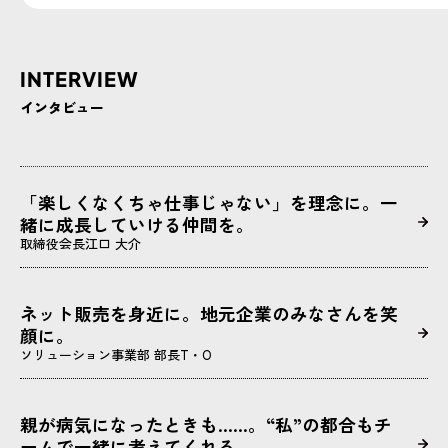
INTERVIEW
インタビュー
「楽しくなくちゃ仕事じゃない」を理念に。一
緒に成長していける仲間を。
取締役会長
江口 大介
ネット販売を身近に。地元企業のみなさんを笑
顔に。
ソリューション事業部 部長
T・O
親が病気になったときも……。“私”の都合もチ
ームで一緒に考えてくれる。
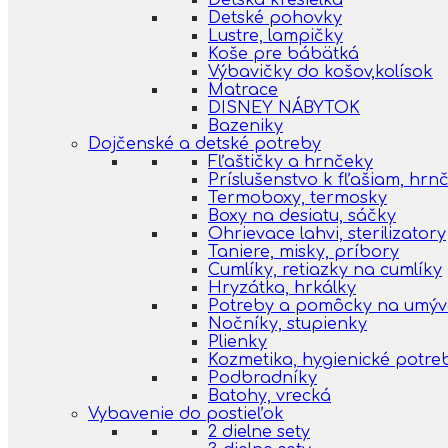
Detská kresielka
Detské pohovky
Lustre, lampičky
Koše pre bábätká
Výbavičky do košov,kolísok
Matrace
DISNEY NÁBYTOK
Bazeniky
Dojčenské a detské potreby
Fľaštičky a hrnčeky
Príslušenstvo k fľašiam, hr
Termoboxy, termosky
Boxy na desiatu, sáčky
Ohrievace lahvi, sterilizatory
Taniere, misky, príbory
Cumlíky, retiazky na cumlíky
Hryzátka, hrkálky
Potreby a pomôcky na umýva
Nočníky, stupienky
Plienky
Kozmetika, hygienické potre
Podbradníky
Batohy, vrecká
Vybavenie do postieľok
2 dielne sety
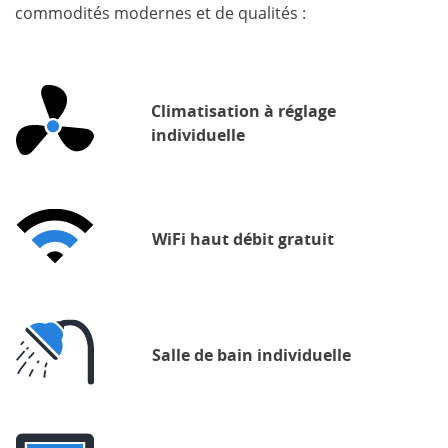
commodités modernes et de qualités :
Climatisation à réglage
individuelle
WiFi haut débit gratuit
Salle de bain individuelle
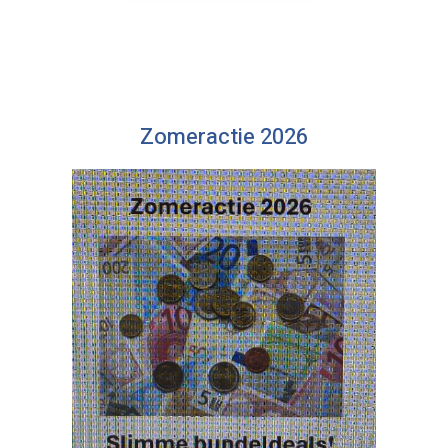
Zomeractie 2026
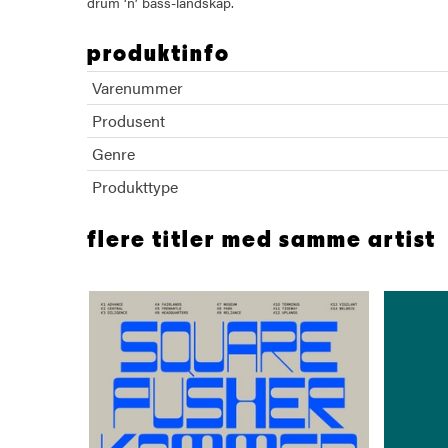
drum ‘n’ bass-landskap.
produktinfo
Varenummer
Produsent
Genre
Produkttype
flere titler med samme artist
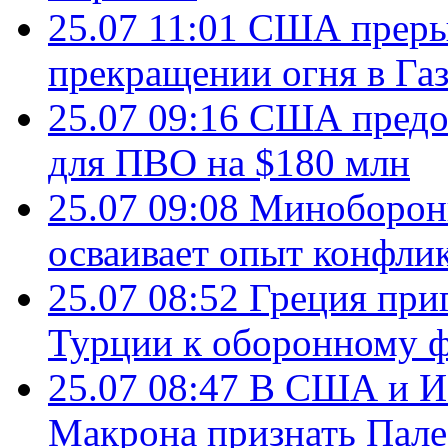
25.07 11:01
США преры
прекращении огня в Газ
25.07 09:16
США предос
для ПВО на $180 млн
25.07 09:08
Минобороны
осваивает опыт конфли
25.07 08:52
Греция при
Турции к оборонному 
25.07 08:47
В США и Из
Макрона признать Пал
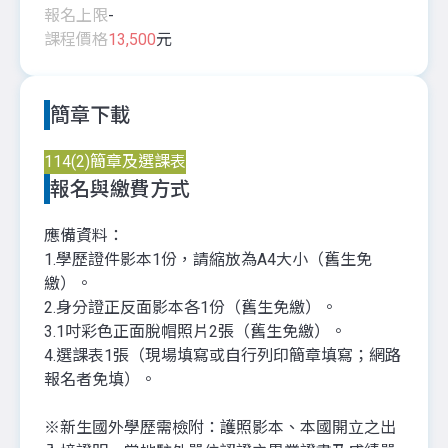
報名上限
-
課程價格
13,500
元
簡章下載
114(2)簡章及選課表
報名與繳費方式
應備資料：
1.學歷證件影本1份，請縮放為A4大小（舊生免
繳）。
2.身分證正反面影本各1份（舊生免繳）。
3.1吋彩色正面脫帽照片2張（舊生免繳）。
4.選課表1張（現場填寫或自行列印簡章填寫；網路
報名者免填）。
※新生國外學歷需檢附：護照影本、本國開立之出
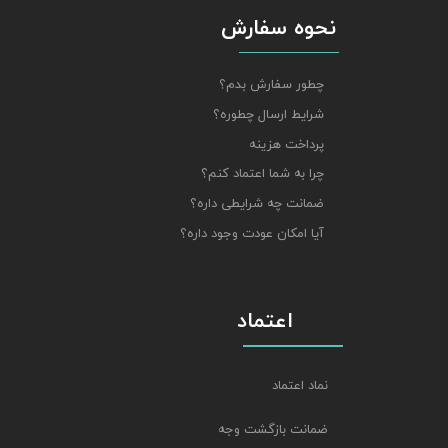
نحوه سفارش
چطور سفارش بدم؟
شرایط ارسال چطوره؟
پرداخت هزینه
چرا به شما اعتماد کنم؟
ضمانت چه شرایطی داره؟
آیا امکان عودت وجود داره؟
اعتماد
نماد اعتماد
ضمانت بازگشت وجه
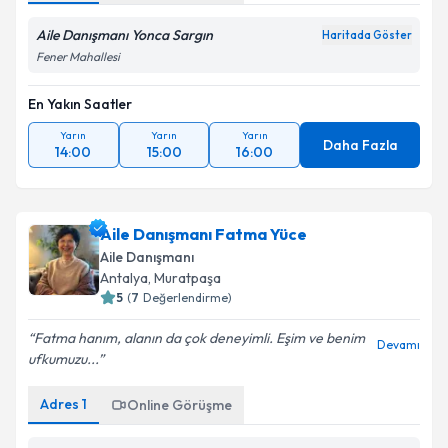
Aile Danışmanı Yonca Sargın
Haritada Göster
Fener Mahallesi
En Yakın Saatler
Yarın
Yarın
Yarın
Daha Fazla
14:00
15:00
16:00
Aile Danışmanı Fatma Yüce
Aile Danışmanı
Antalya
, Muratpaşa
5
(
7
Değerlendirme)
Fatma hanım, alanın da çok deneyimli. Eşim ve benim
Devamı
ufkumuzu...
Adres
1
Online Görüşme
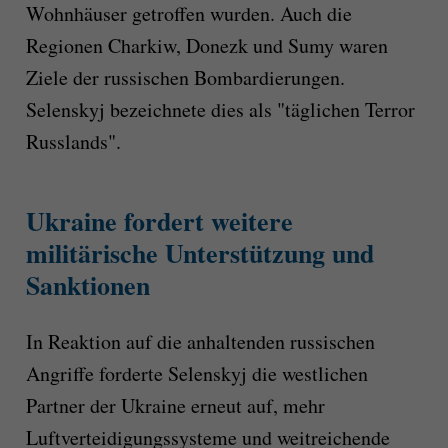
Wohnhäuser getroffen wurden. Auch die
Regionen Charkiw, Donezk und Sumy waren
Ziele der russischen Bombardierungen.
Selenskyj bezeichnete dies als "täglichen Terror
Russlands".
Ukraine fordert weitere
militärische Unterstützung und
Sanktionen
In Reaktion auf die anhaltenden russischen
Angriffe forderte Selenskyj die westlichen
Partner der Ukraine erneut auf, mehr
Luftverteidigungssysteme und weitreichende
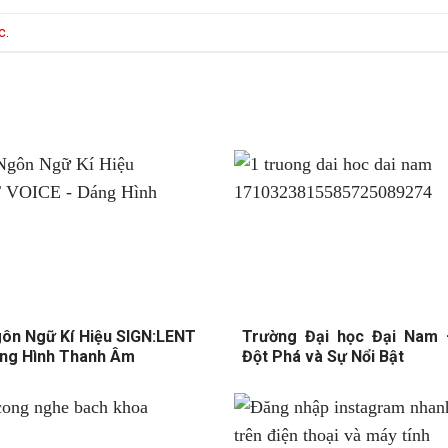
c
.
ôn Ngữ Kí Hiệu SIGN:LENT
Trường Đại học Đại Nam
áng Hình Thanh Âm
Đột Phá và Sự Nổi Bật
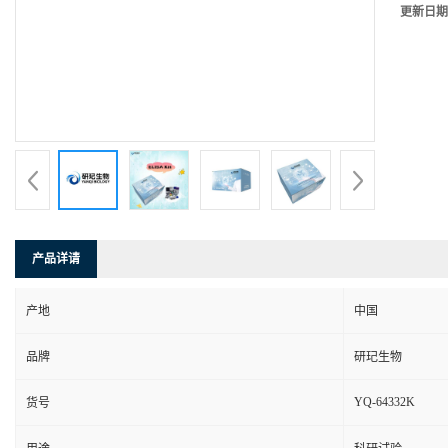
更新日期
产品详请
产地
中国
品牌
研玘生物
YQ-64332K
货号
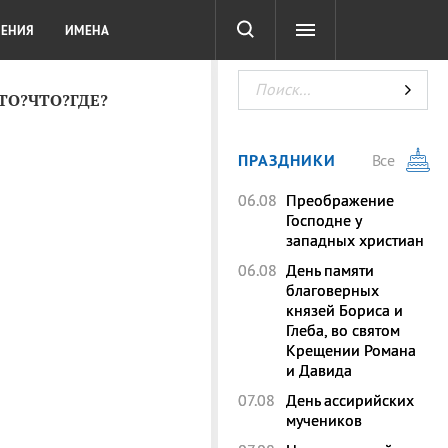
СОТА
DIGITAL
ТЕСТЫ
ЛЕНИЯ
ИМЕНА
КТО?ЧТО?ГДЕ?
ПРАЗДНИКИ
Все
06.08
Преображение
Господне у
западных христиан
06.08
День памяти
благоверных
князей Бориса и
Глеба, во святом
Крещении Романа
и Давида
07.08
День ассирийских
мучеников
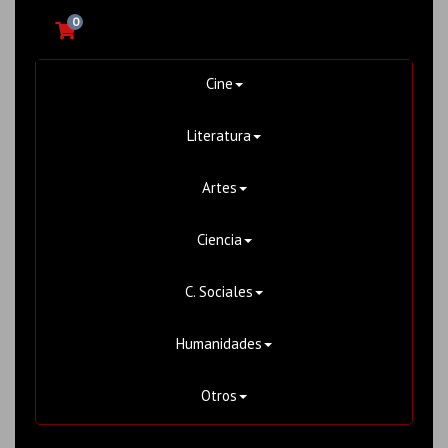
0
Cine
Literatura
Artes
Ciencia
C. Sociales
Humanidades
Otros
::::::::
Problem to work on
Within the data above, how many lines include "舊生免繳"? The number alone is the answer.

Response for this exercise
2